What the task requires: Would you copy out each line of the records below that includes the word "saya"?

Page images and extracted text:
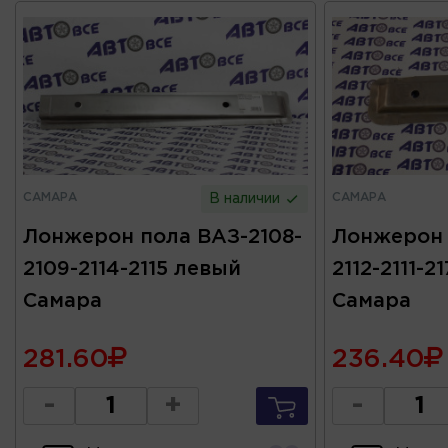
САМАРА
САМАРА
В наличии
Лонжерон пола ВАЗ-2108-
Лонжерон 
2109-2114-2115 левый
2112-2111-
Самара
Самара
281.60
236.40
-
+
-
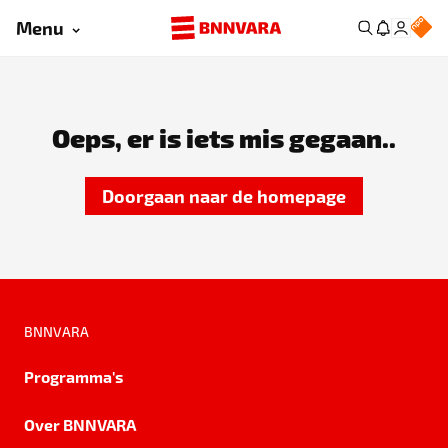
Menu
Oeps, er is iets mis gegaan..
Doorgaan naar de homepage
BNNVARA
Programma's
Over BNNVARA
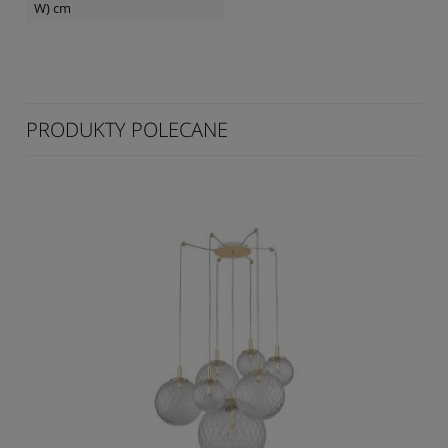
W) cm
PRODUKTY POLECANE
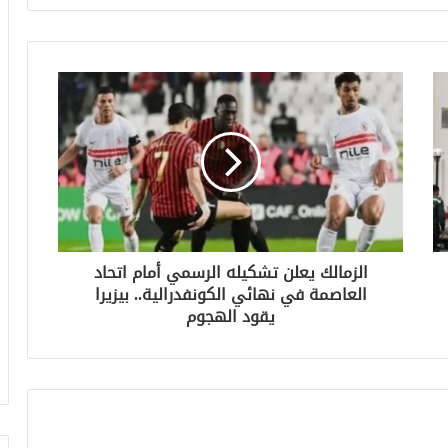
الزمالك يعلن تشكيله الرسمي أمام اتحاد
العاصمة في نهائي الكونفدرالية.. بيزيرا
يقود الهجوم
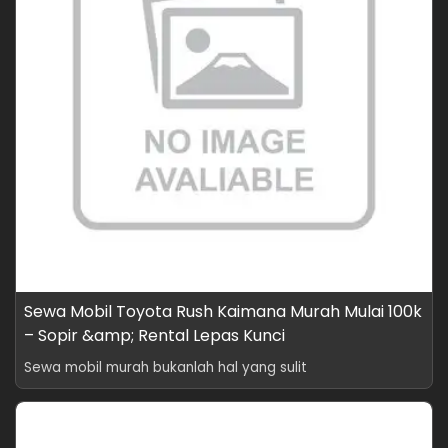
Sewa Mobil Toyota Rush Kaimana Murah Mulai 100k
– Sopir &amp; Rental Lepas Kunci
Sewa mobil murah bukanlah hal yang sulit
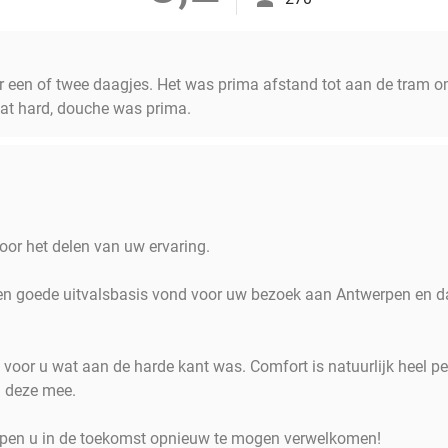
or een of twee daagjes. Het was prima afstand tot aan de tram 
at hard, douche was prima.
oor het delen van uw ervaring.
een goede uitvalsbasis vond voor uw bezoek aan Antwerpen en d
voor u wat aan de harde kant was. Comfort is natuurlijk heel pe
 deze mee.
pen u in de toekomst opnieuw te mogen verwelkomen!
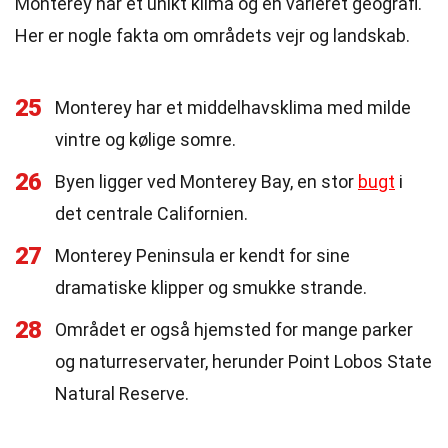
Monterey har et unikt klima og en varieret geografi.
Her er nogle fakta om områdets vejr og landskab.
25
Monterey har et middelhavsklima med milde
vintre og kølige somre.
26
Byen ligger ved Monterey Bay, en stor
bugt
i
det centrale Californien.
27
Monterey Peninsula er kendt for sine
dramatiske klipper og smukke strande.
28
Området er også hjemsted for mange parker
og naturreservater, herunder Point Lobos State
Natural Reserve.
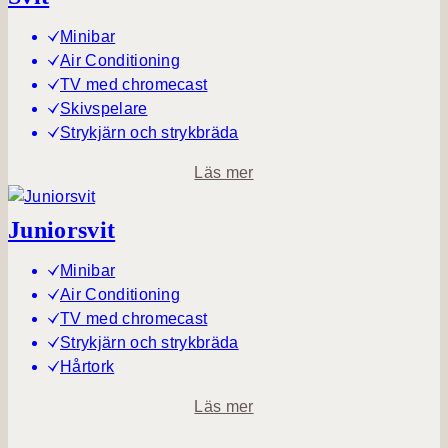
e
u
l
Minibar
m
u
Air Conditioning
x
TV med chromecast
e
Skivspelare
h
Strykjärn och strykbräda
o
o
Läs mer
t
m
e
S
Juniorsvit
l
v
l
i
Minibar
r
t
Air Conditioning
u
TV med chromecast
m
Strykjärn och strykbräda
Hårtork
o
Läs mer
m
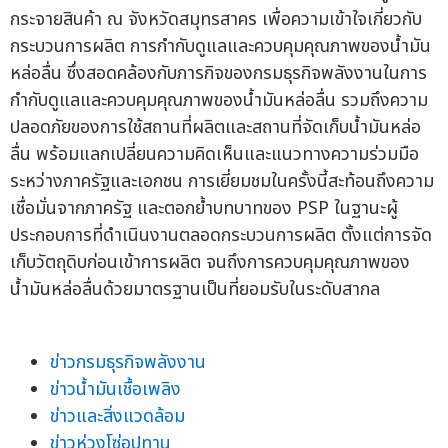
กระจายสินค้า ณ จังหวัดสมุทรสาคร เพื่อความเข้าใจเกี่ยวกับ
กระบวนการผลิต การกำกับดูแลและควบคุมคุณภาพของน้ำมัน
หล่อลื่น ซึ่งสอดคล้องกับภารกิจของกรมธุรกิจพลังงานในการ
กำกับดูแลและควบคุมคุณภาพของน้ำมันหล่อลื่น รวมถึงความ
ปลอดภัยของการใช้สถานที่ผลิตและสถานที่จัดเก็บน้ำมันหล่อ
ลื่น พร้อมแลกเปลี่ยนความคิดเห็นและแนวทางความร่วมมือ
ระหว่างภาครัฐและเอกชน การเยี่ยมชมในครั้งนี้สะท้อนถึงความ
เชื่อมั่นจากภาครัฐ และตอกย้ำบทบาทของ PSP ในฐานะผู้
ประกอบการที่ดำเนินงานตลอดกระบวนการผลิต ตั้งแต่การจัด
เก็บวัตถุดิบก่อนเข้าการผลิต จนถึงการควบคุมคุณภาพของ
น้ำมันหล่อลื่นด้วยมาตรฐานเป็นที่ยอมรับในระดับสากล
ข่าวกรมธุรกิจพลังงาน
ข่าวน้ำมันเชื้อเพลิง
ข่าวและสิ่งแวดล้อม
ข่าวห่วงโซ่อุปทาน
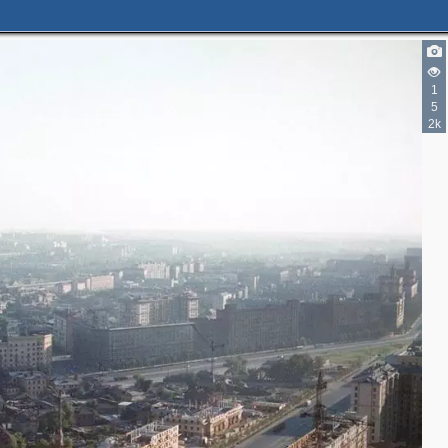
1
5
2k
2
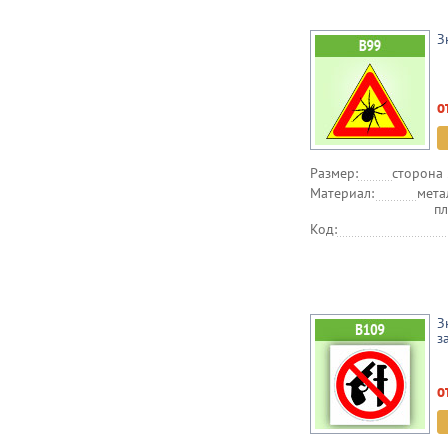
З
о
Размер:
сторона 
Материал:
мета
п
Код:
З
з
о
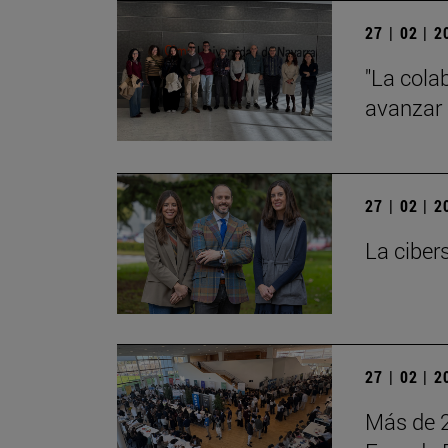
27 | 02 | 
"La cola
avanzar 
27 | 02 | 
La ciber
27 | 02 | 
Más de 2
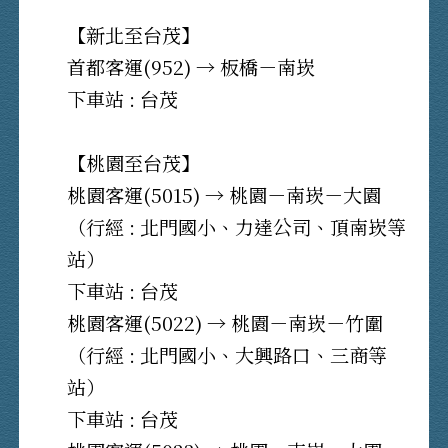
【新北至台茂】
首都客運(952) → 板橋－南崁
下車站 : 台茂
【桃園至台茂】
桃園客運(5015) → 桃園－南崁－大園
（行經 : 北門國小、力達公司、頂南崁等
站）
下車站 : 台茂
桃園客運(5022) → 桃園－南崁－竹圍
（行經 : 北門國小、大興路口、三商等
站）
下車站 : 台茂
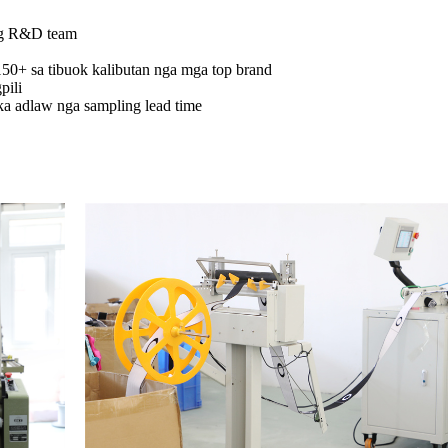
ng R&D team
150+ sa tibuok kalibutan nga mga top brand
pili
a adlaw nga sampling lead time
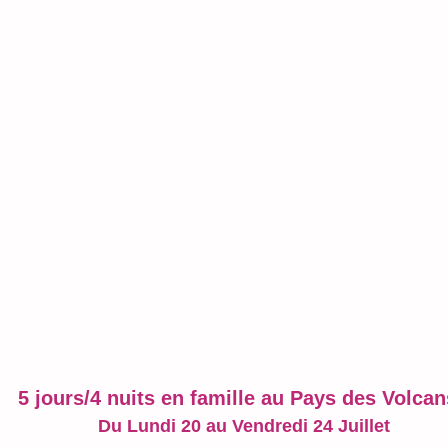
5 jours/4 nuits en famille au Pays des Volcan
Du Lundi 20 au Vendredi 24 Juillet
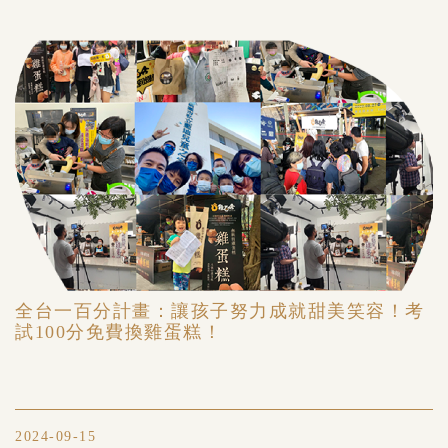
全台一百分計畫：讓孩子努力成就甜美笑容！考
試100分免費換雞蛋糕！
2024-09-15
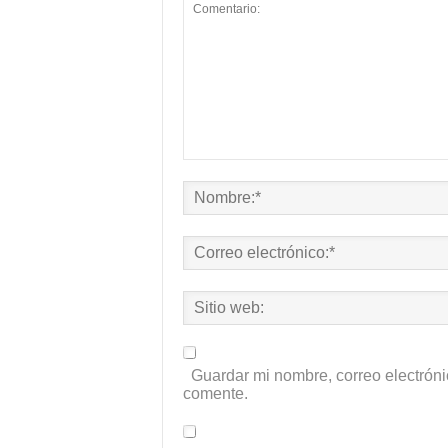
Guardar mi nombre, correo electróni
comente.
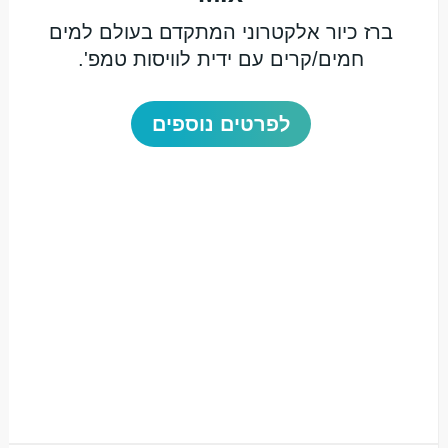
ברז כיור אלקטרוני המתקדם בעולם למים
חמים/קרים עם ידית לוויסות טמפ'.
לפרטים נוספים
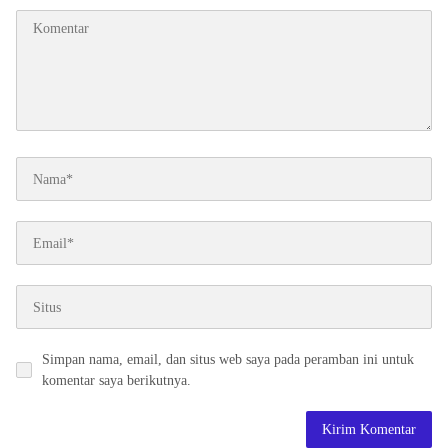
Simpan nama, email, dan situs web saya pada peramban ini untuk
komentar saya berikutnya.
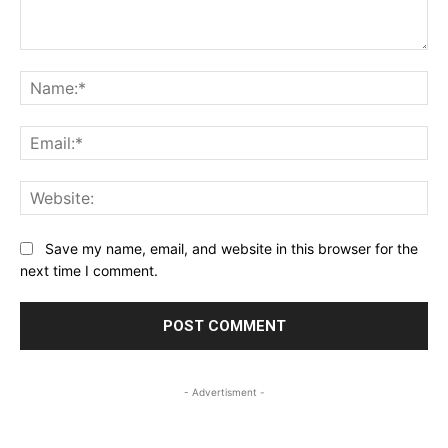
Comment:
Na
Ema
Web
Save my name, email, and website in this browser for the
next time I comment.
- Advertisment -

Task response:
Simpan nama, email, dan situs web saya pada peramban ini untuk
komentar saya berikutnya.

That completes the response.